The Launching Pad: Systems Check
Third in a series of dispatches from the BU nanosatellite team
This summer, while many college students are heading to the beach, some BU students are heading to space. More than 60 undergraduates are designing and building BU’s entry in the University Nanosatellite Program, a U.S. Air Force-sponsored competition, and about half of them are working through the summer.
Every other year, the Air Force Office of Scientific Research gives about 10 university teams the chance to design and build a satellite, and guarantees the winners a launch. The BU satellite is intended to hover over the aurora borealis, known as the northern lights, which are produced when particles from radiation belts thousands of miles out in space interact with the Earth’s atmosphere. The measurements and images taken by the satellite would test and enhance an existing computer model of these auroras, part of an effort to better predict violent space weather that can damage spacecraft electronics and disrupt communication networks such as pagers and cell phones.
The project is overseen by Theodore Fritz, a College of Arts and Sciences professor of astronomy, a handful of other professors, and doctoral student David Voss (ENG’09). But the design, the engineering, and the presentations will be completed by the undergrads. They are working in about a dozen teams on the satellite’s different subsystems, such as the probes and imaging equipment, the ground control station that will be housed at BU, and the orbital adjustment system. BU Today will check in on their progress as they prepare to face a panel of Air Force, NASA, and industry satellite experts in a preliminary design review on August 17.
Last month, we featured Kyle Winters (ENG’09), who’s helping to build the solar arrays that will power the satellite and also working on the project’s required educational component, a curriculum to teach local high school students how to build a satellite’s thermal probe. We also heard from Jeannette Hancock (ENG’08) whose “attitude” subsystem team is designing a system to keep the satellite’s probes and sensors pointed in the right direction as it orbits.

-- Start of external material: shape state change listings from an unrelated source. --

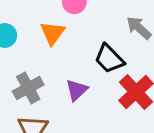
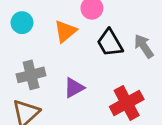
black trapezoid: (109, 59) -> (110, 43), moved

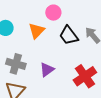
gray cross: (31, 75) -> (16, 64), turned 36

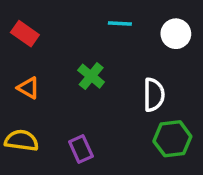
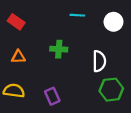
green cross: (91, 76) -> (59, 49), turned -35
orange triangle: (28, 88) -> (18, 57), turned -32

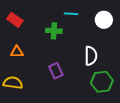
green cross: (59, 49) -> (54, 31), moved
purple rectangle: (52, 96) -> (56, 71), moved

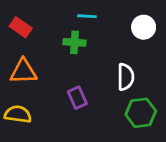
cyan line: (71, 14) -> (87, 16), moved
orange triangle: (17, 52) -> (23, 71), size x1.5

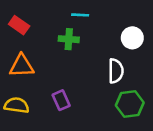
white circle: (144, 27) -> (132, 38), moved
purple rectangle: (77, 98) -> (61, 100), moved

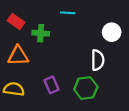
green cross: (69, 39) -> (41, 33), moved
green hexagon: (130, 104) -> (86, 88), moved

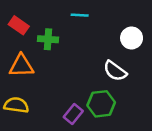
white semicircle: (98, 60) -> (115, 71), turned 126
purple rectangle: (51, 85) -> (73, 114), moved, turned 63

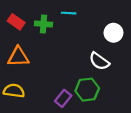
green cross: (48, 39) -> (43, 24), moved

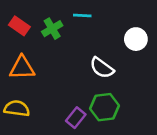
green cross: (43, 24) -> (52, 29), turned -35
white semicircle: (99, 61) -> (102, 68), moved

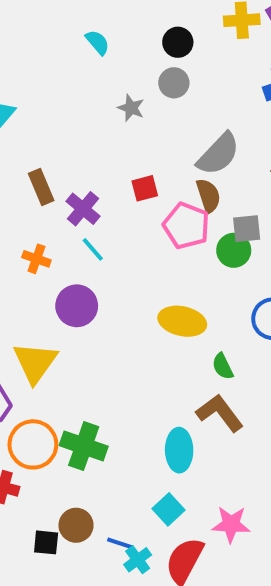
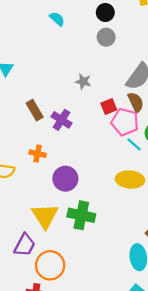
gray star: (131, 108) -> (83, 81), moved
red square: (145, 188) -> (109, 106), moved
cyan line: (93, 249) -> (134, 144), moved
green cross: (84, 446) -> (81, 215), moved

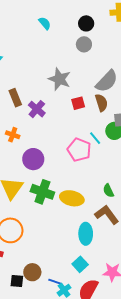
gray star: (83, 81) -> (60, 79), size x1.6
pink pentagon: (125, 122) -> (79, 150), moved
yellow ellipse: (130, 180) -> (72, 198), moved

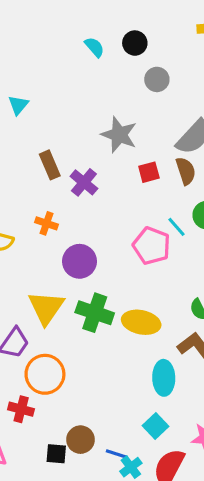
black circle: (86, 23) -> (135, 43), moved

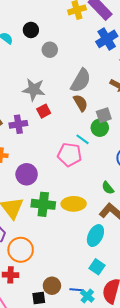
red square: (149, 172) -> (44, 111), moved
purple cross: (84, 182) -> (18, 124), turned -36
cyan ellipse: (164, 378) -> (95, 236), turned 40

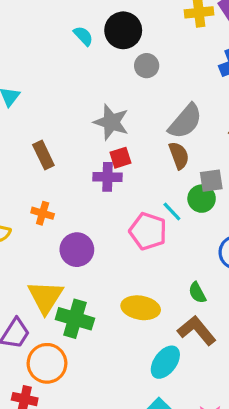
black circle: (31, 30) -> (123, 30), size x1.5
purple cross: (18, 124) -> (108, 177), moved
green cross: (43, 204) -> (75, 319), moved

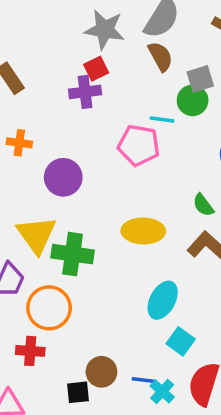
gray star: (111, 122) -> (105, 30), moved
cyan line: (172, 211) -> (162, 120), turned -30
cyan ellipse: (165, 362) -> (163, 300), moved

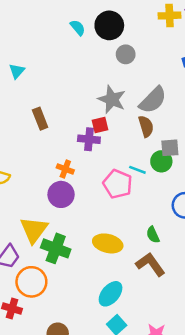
orange cross: (19, 143) -> (65, 169), moved

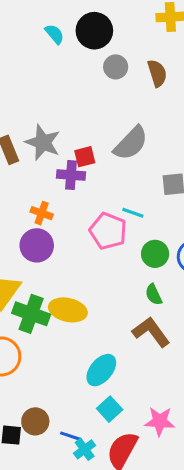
gray star: (112, 99) -> (43, 142), moved
gray semicircle: (153, 100) -> (131, 143), moved
brown semicircle: (146, 126) -> (157, 73), moved
green circle: (161, 161) -> (155, 254), moved
yellow ellipse: (108, 243) -> (68, 310), moved

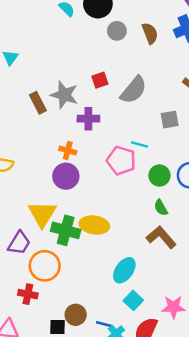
red square: (85, 157) -> (100, 80), moved

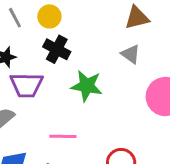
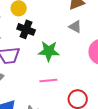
pink line: (63, 136) -> (48, 81), moved

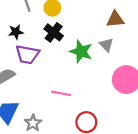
green star: (49, 51) -> (81, 51), moved

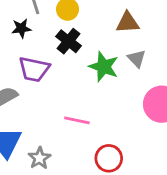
brown triangle: (115, 19) -> (128, 23), moved
black star: (16, 32) -> (21, 28), moved

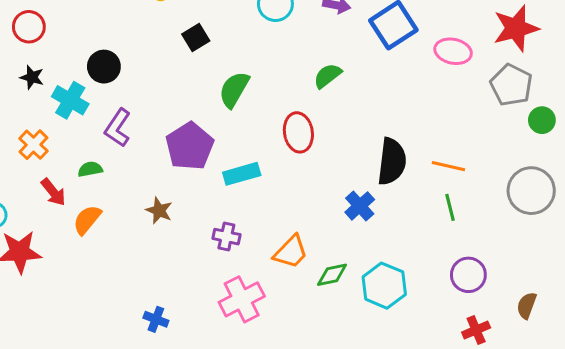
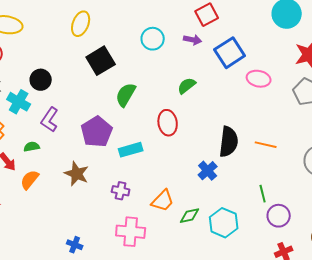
black square: (196, 37) -> (101, 61), size x1.6
pink ellipse: (453, 51) -> (259, 79), moved
green line: (450, 207) -> (263, 194), moved
brown star: (159, 211) -> (77, 174), size x1.4
pink cross: (242, 299) -> (131, 232), turned 32

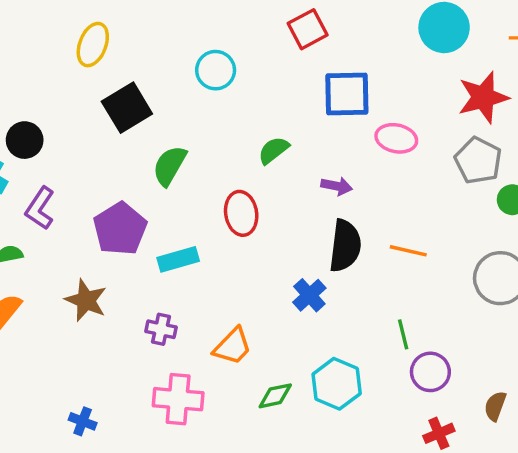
purple arrow: (193, 40) -> (337, 186), moved
blue square: (230, 53) -> (347, 94), turned 32
green diamond: (190, 216) -> (275, 396), moved

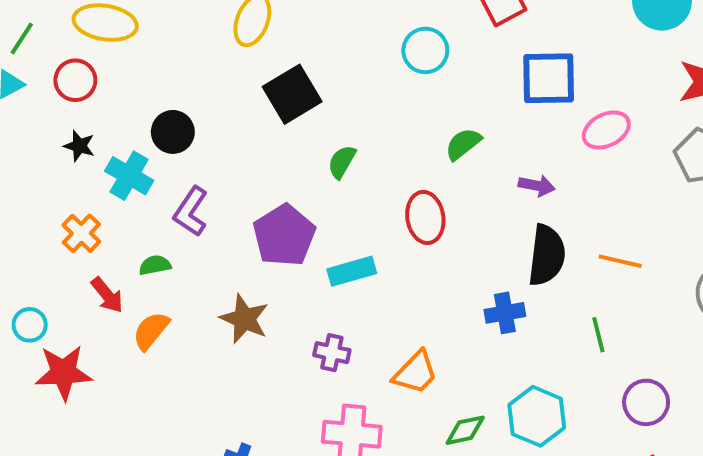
cyan circle: (216, 70) -> (425, 50), moved
pink ellipse: (396, 138) -> (606, 130), turned -39
green semicircle: (170, 166) -> (342, 162), size x0.7
blue cross: (309, 295) -> (505, 313), turned 32
green line: (403, 334) -> (598, 335), moved

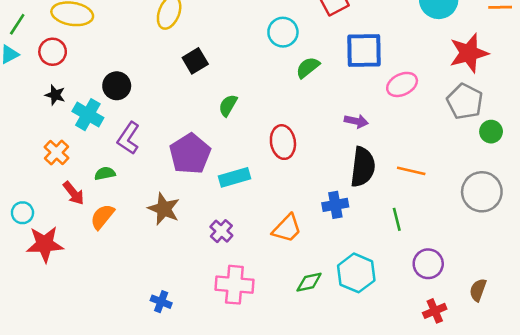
black square: (292, 94) -> (195, 61), size x0.7
green semicircle: (463, 144) -> (308, 67), moved
purple cross: (332, 353) -> (221, 231), turned 30
orange trapezoid: (415, 373) -> (287, 228), moved

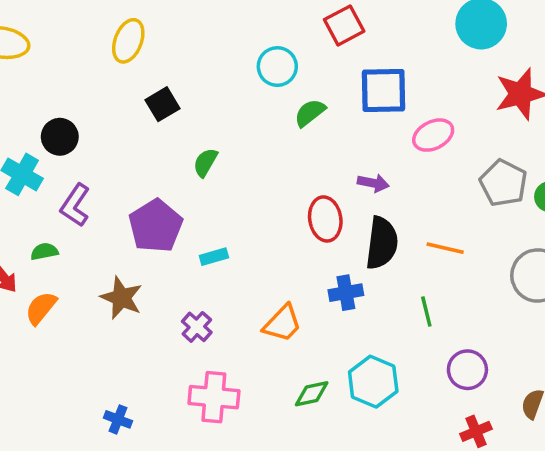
gray pentagon: (465, 101) -> (503, 183), moved
red ellipse: (283, 142) -> (325, 219), moved
cyan rectangle: (234, 177) -> (214, 257), size x0.7

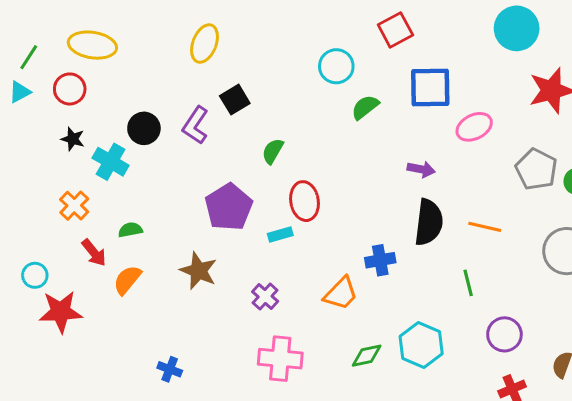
purple L-shape: (75, 205) -> (195, 125), moved
red ellipse: (325, 219) -> (304, 201), moved
blue cross: (346, 293) -> (380, 260), moved
blue cross: (118, 419) -> (170, 369), moved

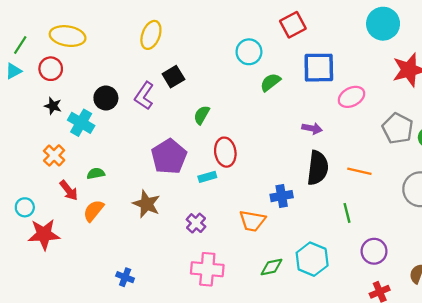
orange trapezoid: (341, 293) -> (252, 221), turned 56

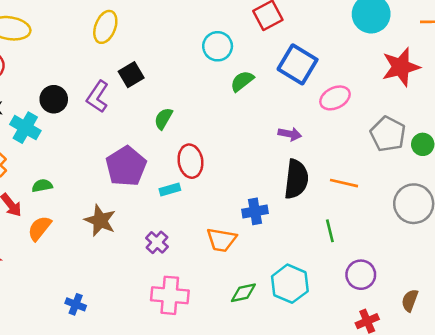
blue square: (319, 68) -> (298, 64), turned 32

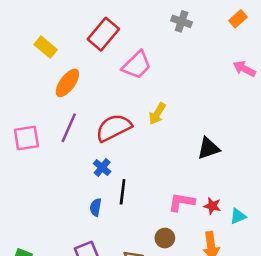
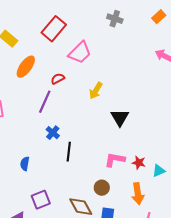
purple line: (69, 128) -> (45, 102), moved
red semicircle: (114, 128) -> (58, 79), moved, size x0.5
black triangle: (208, 148) -> (120, 118), moved, turned -42
blue semicircle: (96, 207) -> (25, 164), moved

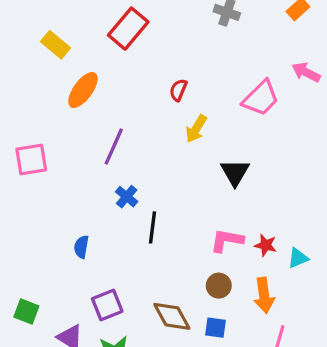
pink trapezoid: (80, 53) -> (261, 98), moved
red semicircle: (58, 79) -> (178, 90), moved, turned -40
brown circle: (102, 188) -> (219, 286), moved

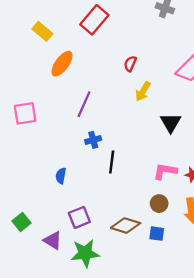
blue cross: (127, 197) -> (93, 140), turned 35
green square: (26, 311) -> (22, 222), turned 30
brown diamond: (172, 316) -> (126, 226), turned -44

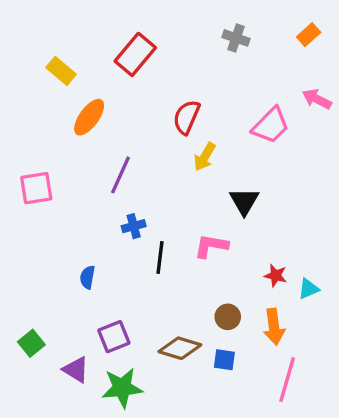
red semicircle: (130, 64) -> (186, 117), size x1.5
pink L-shape: (165, 171) -> (211, 246), moved

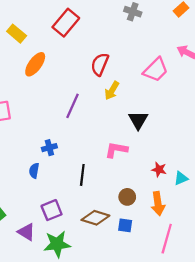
purple line: (120, 175) -> (72, 106), moved
blue cross: (134, 226) -> (49, 148), moved
black line: (160, 257) -> (82, 175), moved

In this installment, we check in with Fabio Malangone (ENG’09) who’s working with the ground support equipment team. Their task: to inspect, test, calibrate, adjust and repair every system that will come together in the nanosatellite. Once the satellite is built, it will be crammed with delicate instrumentation and will weigh more than 100 pounds. It will be the responsibility of Malangone’s team to move the craft from place to place.
The preliminary design review is just over a week away, but Malangone notes this is just a first step toward the group’s ultimate goal. “It’s a long ways out,” he says. “But I believe that with our team I’m fairly confident that we’ll have a working satellite by the end of next summer.”